Open VivekPanyam opened 2 years ago
Hi,
HMM functionality is not available because our kernel driver does not yet support it. We are working on that, but we routinely do not provide timelines or ETAs for things like that, sorry for the vagueness there.
Hi John!
Didn't expect you to respond directly :) When you say "our kernel driver," what are you referring to specifically? The code in this repo or a binary blob somewhere else?
Is there anything that can be done in the OSS codebase to accelerate HMM support or is it blocked by NVIDIA internal dependencies?
Thanks!
I'm referring to the code in this repo. In fact, maybe I should have written "kernel drivers", because both nvidia.ko and nvidia-uvm.ko are involved in supporting HMM.
As for accelerating development, nvidia-uvm.ko in particular is built from some very complex source code, due to the need to handle every aspect of the CUDA programming model. Adding production-quality HMM support to that simply takes time.
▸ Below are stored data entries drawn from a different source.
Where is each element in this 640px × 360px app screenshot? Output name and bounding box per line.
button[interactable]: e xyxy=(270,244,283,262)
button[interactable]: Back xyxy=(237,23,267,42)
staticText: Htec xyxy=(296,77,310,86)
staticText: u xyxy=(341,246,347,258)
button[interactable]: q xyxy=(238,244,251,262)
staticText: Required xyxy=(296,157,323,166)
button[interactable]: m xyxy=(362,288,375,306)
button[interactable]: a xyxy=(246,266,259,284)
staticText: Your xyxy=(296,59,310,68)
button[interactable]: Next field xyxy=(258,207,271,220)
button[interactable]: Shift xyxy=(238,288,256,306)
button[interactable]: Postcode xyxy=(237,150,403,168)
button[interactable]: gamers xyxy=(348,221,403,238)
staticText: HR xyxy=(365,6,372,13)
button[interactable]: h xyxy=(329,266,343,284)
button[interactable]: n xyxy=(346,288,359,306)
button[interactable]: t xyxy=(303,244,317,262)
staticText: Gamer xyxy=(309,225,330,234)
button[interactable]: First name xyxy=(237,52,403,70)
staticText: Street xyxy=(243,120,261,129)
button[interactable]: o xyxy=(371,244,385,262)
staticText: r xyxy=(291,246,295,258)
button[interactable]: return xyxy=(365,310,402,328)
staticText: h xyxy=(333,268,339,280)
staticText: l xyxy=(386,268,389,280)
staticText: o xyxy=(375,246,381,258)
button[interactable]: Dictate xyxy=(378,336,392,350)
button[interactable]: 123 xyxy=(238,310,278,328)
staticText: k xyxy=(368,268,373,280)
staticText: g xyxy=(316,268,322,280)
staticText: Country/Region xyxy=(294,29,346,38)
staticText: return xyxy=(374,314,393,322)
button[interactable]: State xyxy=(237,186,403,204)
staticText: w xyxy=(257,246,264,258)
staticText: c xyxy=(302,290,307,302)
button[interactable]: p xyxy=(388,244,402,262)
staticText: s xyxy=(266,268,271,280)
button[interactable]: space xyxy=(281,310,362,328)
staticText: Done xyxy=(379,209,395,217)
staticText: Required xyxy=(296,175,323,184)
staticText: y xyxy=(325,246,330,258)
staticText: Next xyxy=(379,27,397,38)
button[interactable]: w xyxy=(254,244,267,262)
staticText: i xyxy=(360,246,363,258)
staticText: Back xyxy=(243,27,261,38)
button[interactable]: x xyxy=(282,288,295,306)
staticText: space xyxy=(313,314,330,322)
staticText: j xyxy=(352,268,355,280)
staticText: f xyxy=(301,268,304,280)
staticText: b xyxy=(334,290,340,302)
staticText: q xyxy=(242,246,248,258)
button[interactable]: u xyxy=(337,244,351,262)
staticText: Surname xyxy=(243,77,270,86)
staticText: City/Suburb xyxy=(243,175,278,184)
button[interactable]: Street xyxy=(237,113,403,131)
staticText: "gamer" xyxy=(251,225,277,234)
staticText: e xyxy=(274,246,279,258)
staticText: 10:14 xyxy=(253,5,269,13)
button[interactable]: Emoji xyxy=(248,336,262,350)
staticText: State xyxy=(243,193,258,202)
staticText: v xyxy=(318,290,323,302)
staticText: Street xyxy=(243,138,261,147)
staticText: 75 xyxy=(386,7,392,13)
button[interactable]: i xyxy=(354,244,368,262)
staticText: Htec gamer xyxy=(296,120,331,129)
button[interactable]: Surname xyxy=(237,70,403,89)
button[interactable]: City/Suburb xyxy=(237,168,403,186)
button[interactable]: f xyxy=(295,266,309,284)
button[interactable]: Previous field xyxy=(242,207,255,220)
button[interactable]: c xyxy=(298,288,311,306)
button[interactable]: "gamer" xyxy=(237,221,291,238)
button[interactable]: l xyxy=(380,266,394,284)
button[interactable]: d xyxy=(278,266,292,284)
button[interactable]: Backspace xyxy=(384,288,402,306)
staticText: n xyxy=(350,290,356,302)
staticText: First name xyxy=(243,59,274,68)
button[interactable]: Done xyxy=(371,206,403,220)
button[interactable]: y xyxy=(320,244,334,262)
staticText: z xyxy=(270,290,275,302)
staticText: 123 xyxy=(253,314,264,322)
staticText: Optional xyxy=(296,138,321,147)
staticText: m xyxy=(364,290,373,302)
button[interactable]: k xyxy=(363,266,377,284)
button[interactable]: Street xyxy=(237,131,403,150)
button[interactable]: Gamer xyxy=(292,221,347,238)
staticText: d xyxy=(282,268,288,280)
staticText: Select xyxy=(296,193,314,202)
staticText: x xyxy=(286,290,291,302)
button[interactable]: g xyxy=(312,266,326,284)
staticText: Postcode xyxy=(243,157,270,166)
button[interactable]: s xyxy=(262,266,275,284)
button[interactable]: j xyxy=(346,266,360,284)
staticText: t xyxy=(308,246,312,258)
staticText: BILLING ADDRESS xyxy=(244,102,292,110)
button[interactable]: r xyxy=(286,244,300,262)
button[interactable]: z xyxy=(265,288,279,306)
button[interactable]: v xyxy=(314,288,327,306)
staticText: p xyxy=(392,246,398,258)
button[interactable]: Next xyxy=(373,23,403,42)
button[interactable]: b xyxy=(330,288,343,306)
We realize that this is in demand and are working on it.
That makes sense. Is there a public issue tracking HMM support? If not, would you mind commenting on this issue when there's something publicly available to test?
Thanks again
I think that this issue might be the public issue that tracks HMM support. :)
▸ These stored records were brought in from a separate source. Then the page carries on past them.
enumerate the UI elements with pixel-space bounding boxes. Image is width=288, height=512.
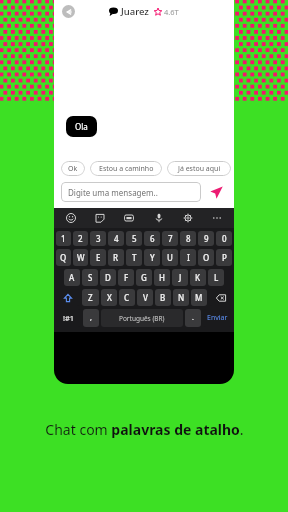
button[interactable]: Enviar bbox=[203, 309, 232, 327]
button[interactable]: 9 bbox=[198, 231, 214, 246]
button[interactable]: GIF bbox=[122, 211, 136, 225]
staticText: L bbox=[214, 272, 219, 283]
staticText: S bbox=[88, 272, 93, 283]
staticText: Ok bbox=[68, 164, 78, 174]
button[interactable]: . bbox=[185, 309, 201, 327]
button[interactable]: Já estou aqui bbox=[167, 161, 231, 176]
button[interactable]: Backspace bbox=[209, 289, 232, 306]
button[interactable]: Stickers bbox=[93, 211, 107, 225]
button[interactable]: Back bbox=[62, 5, 75, 18]
button[interactable]: 6 bbox=[144, 231, 160, 246]
staticText: B bbox=[160, 292, 166, 303]
staticText: Y bbox=[150, 252, 155, 263]
staticText: 7 bbox=[168, 233, 173, 244]
staticText: 9 bbox=[204, 233, 209, 244]
button[interactable]: V bbox=[137, 289, 153, 306]
staticText: U bbox=[167, 252, 173, 263]
button[interactable]: Digite uma mensagem.. bbox=[61, 182, 201, 202]
button[interactable]: 4 bbox=[108, 231, 124, 246]
button[interactable]: Estou a caminho bbox=[90, 161, 162, 176]
button[interactable]: F bbox=[118, 269, 134, 286]
button[interactable]: Emoji bbox=[64, 211, 78, 225]
button[interactable]: G bbox=[136, 269, 152, 286]
button[interactable]: Shift bbox=[56, 289, 80, 306]
staticText: 5 bbox=[132, 233, 137, 244]
button[interactable]: J bbox=[172, 269, 188, 286]
button[interactable]: 3 bbox=[90, 231, 106, 246]
staticText: Enviar bbox=[207, 313, 228, 323]
staticText: H bbox=[159, 272, 165, 283]
staticText: G bbox=[141, 272, 147, 283]
staticText: Português (BR) bbox=[119, 314, 165, 323]
button[interactable]: P bbox=[216, 249, 232, 266]
staticText: 6 bbox=[150, 233, 155, 244]
staticText: O bbox=[203, 252, 210, 263]
button[interactable]: Voice input bbox=[152, 211, 166, 225]
button[interactable]: 1 bbox=[56, 231, 71, 246]
button[interactable]: 7 bbox=[162, 231, 178, 246]
button[interactable]: S bbox=[82, 269, 98, 286]
button[interactable]: !#1 bbox=[56, 309, 81, 327]
staticText: 8 bbox=[186, 233, 191, 244]
staticText: T bbox=[132, 252, 137, 263]
staticText: 1 bbox=[61, 233, 66, 244]
button[interactable]: Z bbox=[82, 289, 99, 306]
staticText: V bbox=[143, 292, 148, 303]
staticText: , bbox=[90, 313, 92, 323]
button[interactable]: Settings bbox=[181, 211, 195, 225]
button[interactable]: W bbox=[73, 249, 88, 266]
staticText: 3 bbox=[96, 233, 101, 244]
staticText: Chat com palavras de atalho. bbox=[45, 420, 244, 439]
button[interactable]: L bbox=[208, 269, 224, 286]
button[interactable]: Ok bbox=[61, 161, 85, 176]
button[interactable]: K bbox=[190, 269, 206, 286]
staticText: Já estou aqui bbox=[178, 164, 221, 174]
staticText: Estou a caminho bbox=[99, 164, 154, 174]
staticText: 4 bbox=[114, 233, 119, 244]
button[interactable]: Y bbox=[144, 249, 160, 266]
button[interactable]: B bbox=[155, 289, 171, 306]
button[interactable]: Ola bbox=[66, 116, 97, 137]
button[interactable]: A bbox=[64, 269, 80, 286]
button[interactable]: Q bbox=[56, 249, 71, 266]
staticText: R bbox=[113, 252, 119, 263]
button[interactable]: N bbox=[173, 289, 189, 306]
staticText: Ola bbox=[75, 121, 88, 132]
staticText: F bbox=[124, 272, 129, 283]
button[interactable]: 0 bbox=[216, 231, 232, 246]
staticText: K bbox=[195, 272, 201, 283]
staticText: I bbox=[187, 252, 190, 263]
button[interactable]: R bbox=[108, 249, 124, 266]
staticText: P bbox=[222, 252, 227, 263]
button[interactable]: H bbox=[154, 269, 170, 286]
staticText: J bbox=[179, 272, 182, 283]
button[interactable]: D bbox=[100, 269, 116, 286]
button[interactable]: 5 bbox=[126, 231, 142, 246]
button[interactable]: X bbox=[101, 289, 117, 306]
staticText: Z bbox=[88, 292, 93, 303]
button[interactable]: , bbox=[83, 309, 99, 327]
button[interactable]: Send bbox=[207, 183, 225, 201]
button[interactable]: I bbox=[180, 249, 196, 266]
button[interactable]: T bbox=[126, 249, 142, 266]
staticText: Q bbox=[60, 252, 67, 263]
staticText: W bbox=[77, 252, 85, 263]
button[interactable]: O bbox=[198, 249, 214, 266]
staticText: M bbox=[195, 292, 203, 303]
button[interactable]: M bbox=[191, 289, 207, 306]
button[interactable]: 2 bbox=[73, 231, 88, 246]
button[interactable]: E bbox=[90, 249, 106, 266]
staticText: D bbox=[105, 272, 111, 283]
staticText: Juarez bbox=[121, 5, 149, 18]
button[interactable]: Português (BR) bbox=[101, 309, 183, 327]
button[interactable]: U bbox=[162, 249, 178, 266]
button[interactable]: 8 bbox=[180, 231, 196, 246]
button[interactable]: C bbox=[119, 289, 135, 306]
staticText: N bbox=[178, 292, 185, 303]
button[interactable]: More bbox=[210, 211, 224, 225]
staticText: !#1 bbox=[63, 313, 75, 323]
staticText: . bbox=[192, 313, 194, 323]
staticText: 4.6T bbox=[164, 7, 179, 17]
staticText: Digite uma mensagem.. bbox=[68, 187, 158, 198]
staticText: A bbox=[69, 272, 75, 283]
Sure, I'll make a note to update this as part of the "release HMM support" steps.
Hi @johnhubbard!
There was a post on the NVIDIA tech blog yesterday (November 10th) that talks about HMM:
For PCIe-based platforms such as x86 or Arm, you can use the same Unified Memory programming model as the NVIDIA Grace Hopper model. That is possible through the Heterogeneous Memory Management (HMM) feature, which is a combination of Linux kernel features and NVIDIA driver features that use software to emulate memory coherence between CPUs and GPUs.
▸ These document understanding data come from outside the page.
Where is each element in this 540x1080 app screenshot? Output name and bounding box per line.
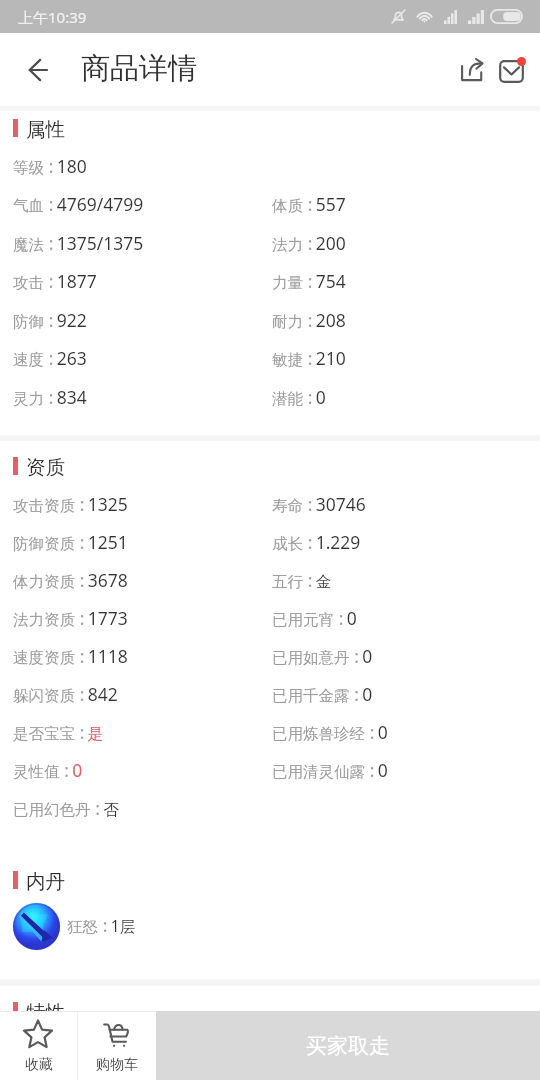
staticText: 收藏 [25,1056,53,1074]
staticText: 已用幻色丹 :否 [13,796,119,820]
staticText: 已用千金露 :0 [272,682,373,706]
staticText: 攻击资质 :1325 [13,492,128,516]
staticText: 防御资质 :1251 [13,530,128,554]
staticText: 狂怒 :1层 [67,913,136,937]
staticText: 攻击 :1877 [13,269,97,293]
button[interactable]: Messages [492,50,532,90]
button[interactable]: Share [452,50,492,90]
staticText: 灵力 :834 [13,385,87,409]
staticText: 气血 :4769/4799 [13,192,144,216]
staticText: 已用炼兽珍经 :0 [272,720,388,744]
staticText: 内丹 [26,869,65,894]
staticText: 灵性值 :0 [13,758,83,782]
staticText: 买家取走 [306,1033,390,1059]
staticText: 魔法 :1375/1375 [13,231,144,255]
staticText: 潜能 :0 [272,385,326,409]
button[interactable]: 收藏 [0,1011,77,1080]
button[interactable]: Back [16,48,60,92]
staticText: 已用如意丹 :0 [272,644,373,668]
staticText: 资质 [26,455,65,480]
button[interactable]: 买家取走 [156,1011,540,1080]
staticText: 商品详情 [81,50,197,87]
staticText: 躲闪资质 :842 [13,682,118,706]
staticText: 等级 :180 [13,154,87,178]
staticText: 力量 :754 [272,269,346,293]
staticText: 速度 :263 [13,346,87,370]
staticText: 已用元宵 :0 [272,606,357,630]
staticText: 五行 :金 [272,568,332,592]
staticText: 寿命 :30746 [272,492,366,516]
staticText: 是否宝宝 :是 [13,720,104,744]
staticText: 法力 :200 [272,231,346,255]
staticText: 耐力 :208 [272,308,346,332]
staticText: 已用清灵仙露 :0 [272,758,388,782]
staticText: 属性 [26,117,65,142]
staticText: 特性 [26,1000,65,1025]
button[interactable]: 狂怒 :1层 [0,903,540,950]
staticText: 速度资质 :1118 [13,644,128,668]
staticText: 敏捷 :210 [272,346,346,370]
button[interactable]: 购物车 [78,1011,156,1080]
staticText: 体质 :557 [272,192,346,216]
staticText: 成长 :1.229 [272,530,361,554]
staticText: 法力资质 :1773 [13,606,128,630]
staticText: 防御 :922 [13,308,87,332]
staticText: 体力资质 :3678 [13,568,128,592]
staticText: 上午10:39 [18,7,87,27]
staticText: 购物车 [96,1056,138,1074]
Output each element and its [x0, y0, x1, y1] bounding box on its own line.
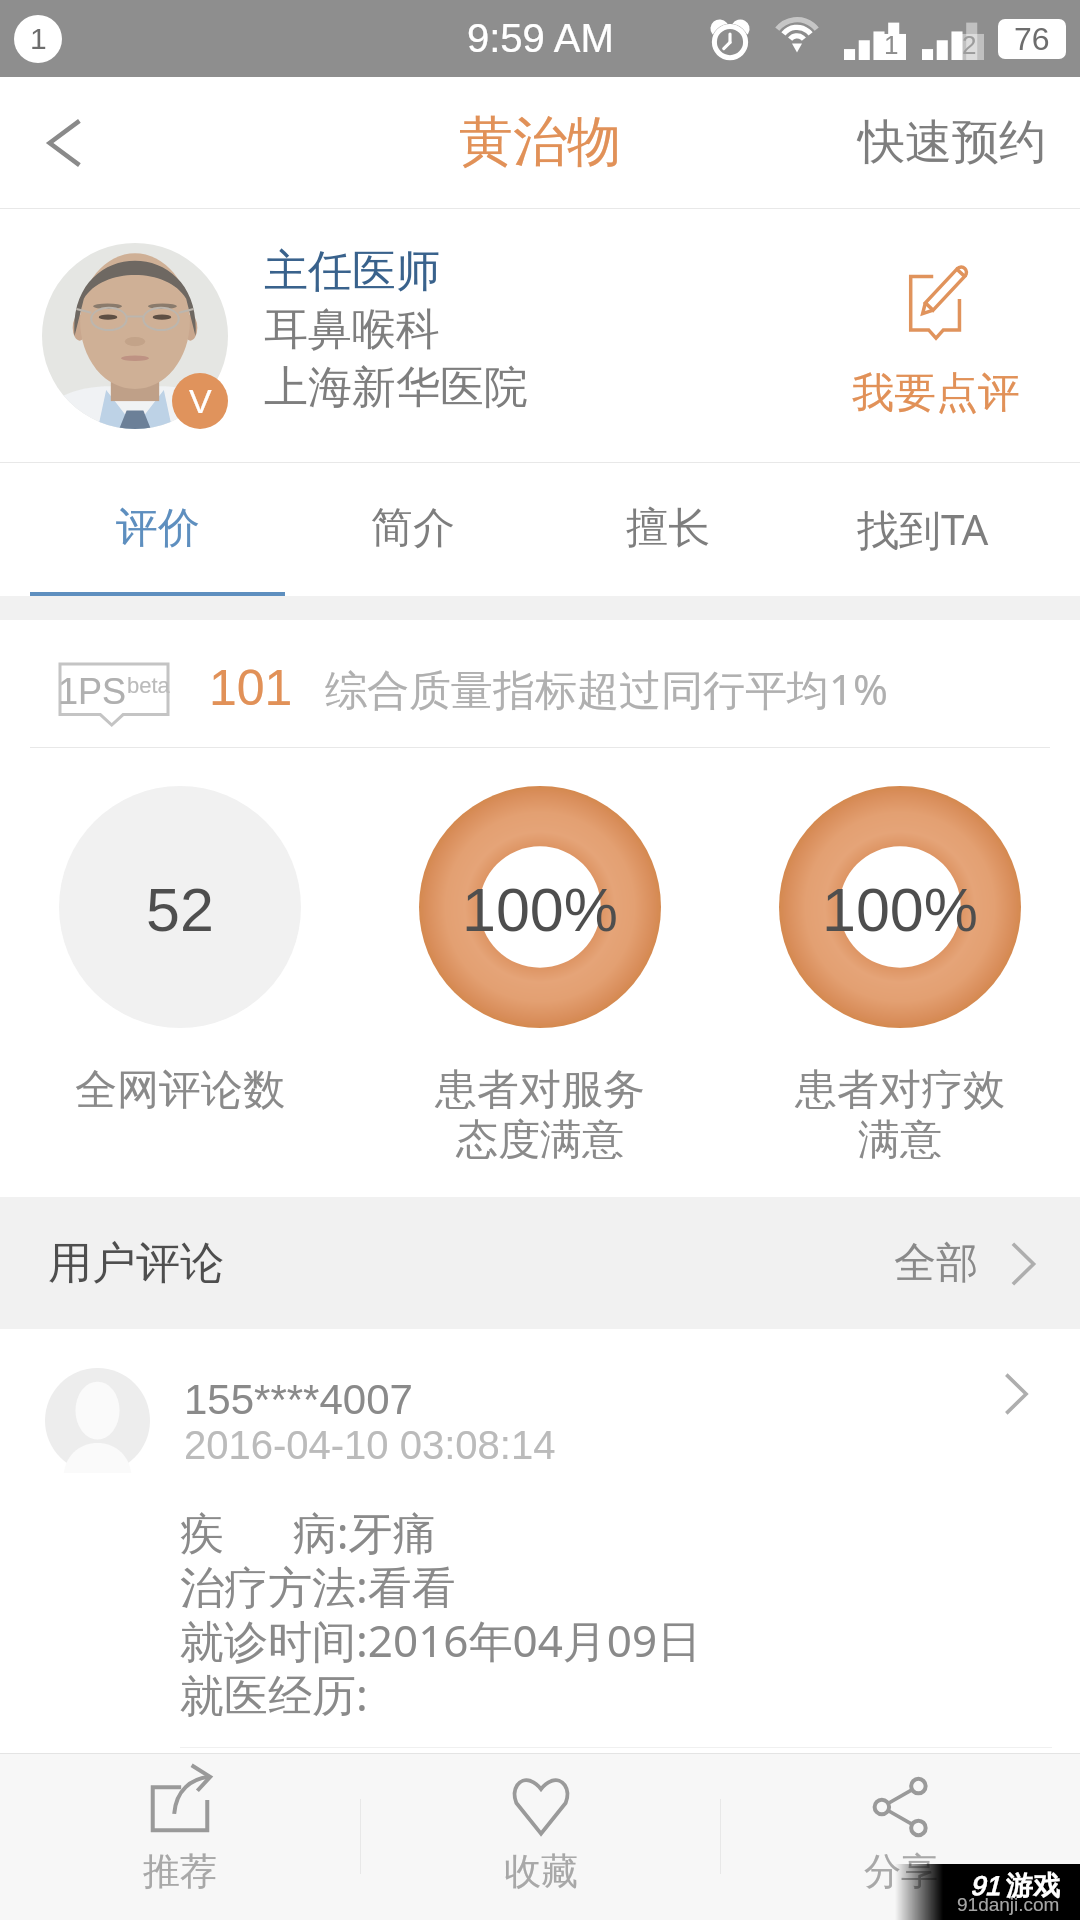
staticText: 简介 — [371, 502, 455, 555]
button[interactable]: 简介 — [285, 463, 540, 596]
staticText: 2 — [962, 30, 977, 59]
button[interactable]: 分享 — [721, 1753, 1080, 1920]
staticText: 155****4007 — [184, 1376, 413, 1423]
button[interactable]: 我要点评 — [852, 265, 1020, 420]
staticText: 找到TA — [857, 500, 989, 557]
staticText: 疾 病:牙痛 — [180, 1502, 437, 1556]
staticText: 游戏 — [1006, 1869, 1060, 1903]
button[interactable]: 100% — [360, 748, 720, 1197]
staticText: 擅长 — [626, 502, 710, 555]
staticText: 就诊时间:2016年04月09日 — [180, 1610, 702, 1664]
staticText: 9:59 AM — [467, 16, 614, 61]
button[interactable]: Back — [0, 78, 130, 208]
staticText: 分享 — [864, 1848, 938, 1895]
staticText: 患者对疗效 满意 — [795, 1064, 1005, 1167]
staticText: 1 — [30, 22, 47, 56]
button[interactable]: 推荐 — [0, 1753, 360, 1920]
staticText: 用户评论 — [48, 1236, 224, 1291]
staticText: 患者对服务 态度满意 — [435, 1064, 645, 1167]
staticText: 2016-04-10 03:08:14 — [184, 1423, 556, 1468]
staticText: beta — [127, 673, 170, 698]
staticText: 收藏 — [504, 1848, 578, 1895]
staticText: 101 — [209, 660, 293, 716]
staticText: 黄治物 — [459, 108, 621, 176]
staticText: 治疗方法:看看 — [180, 1556, 456, 1610]
staticText: 全网评论数 — [75, 1064, 285, 1117]
staticText: 评价 — [116, 502, 200, 555]
staticText: 1PS — [58, 671, 127, 711]
button[interactable]: 155****4007 — [0, 1329, 1080, 1748]
staticText: 上海新华医院 — [264, 360, 528, 415]
button[interactable]: 52 — [0, 748, 360, 1197]
staticText: 全部 — [894, 1237, 978, 1290]
staticText: 52 — [146, 876, 214, 944]
staticText: 1 — [884, 30, 899, 59]
staticText: 耳鼻喉科 — [264, 302, 440, 357]
button[interactable]: 评价 — [30, 463, 285, 596]
button[interactable]: 用户评论 — [0, 1197, 1080, 1329]
staticText: 100% — [822, 876, 979, 944]
staticText: 推荐 — [143, 1848, 217, 1895]
staticText: 就医经历: — [180, 1664, 368, 1718]
staticText: 我要点评 — [852, 367, 1020, 420]
staticText: 91danji.com — [957, 1894, 1060, 1915]
button[interactable]: 100% — [720, 748, 1080, 1197]
staticText: 91 — [970, 1871, 1001, 1901]
staticText: V — [189, 382, 212, 420]
staticText: 快速预约 — [858, 113, 1046, 172]
staticText: 主任医师 — [264, 244, 440, 299]
button[interactable]: V — [0, 209, 1080, 462]
button[interactable]: 收藏 — [361, 1753, 720, 1920]
button[interactable]: 找到TA — [795, 463, 1050, 596]
button[interactable]: 擅长 — [540, 463, 795, 596]
staticText: 76 — [1014, 21, 1050, 57]
staticText: 综合质量指标超过同行平均1% — [325, 660, 888, 717]
staticText: 100% — [462, 876, 619, 944]
button[interactable]: 快速预约 — [858, 113, 1046, 172]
- https://developer.nvidia.com/blog/nvidia-grace-hopper-superchip-architecture-in-depth/
It seems like HMM is still disabled in the 525.53
code drop from 15 hours ago: https://github.com/NVIDIA/open-gpu-kernel-modules/blob/758b4ee8189c5198504cb1c3c5bc29027a9118a3/kernel-open/nvidia-uvm/uvm_hmm.c#L72-L88
Am I missing something?
Thanks!
That blog post was in error. After receiving your question here, we have corrected the blog to reflect that HMM is not yet supported in our driver. Thanks for alerting us, and sorry for the incorrect information that went out.
cc @sdake
Worth noting that the public alpha of this was (silently) pushed as part of r530. Seems to work ok w/ some testing so far.
Yes, an early version of HMM support is included in the r530 release. However, as I wrote here:
https://github.com/NVIDIA/open-gpu-kernel-modules/blob/main/kernel-open/nvidia-uvm/uvm_hmm.c#L42
, it is not ready for production use. That's why it was "silently" included. Once it is ready for production use, we will formally announce that (as per my Aug 3, 2022 comment here).
@johnhubbard can talk, if HMM support once ready for production use, will be enabled on closed source kernel driver also? I mean for pre Turing cards like Titan V (Volta).. also can talk about if Windows HMM support is planned eventually? (even if only on TCC mode or will come to WDMM mode also) thanks..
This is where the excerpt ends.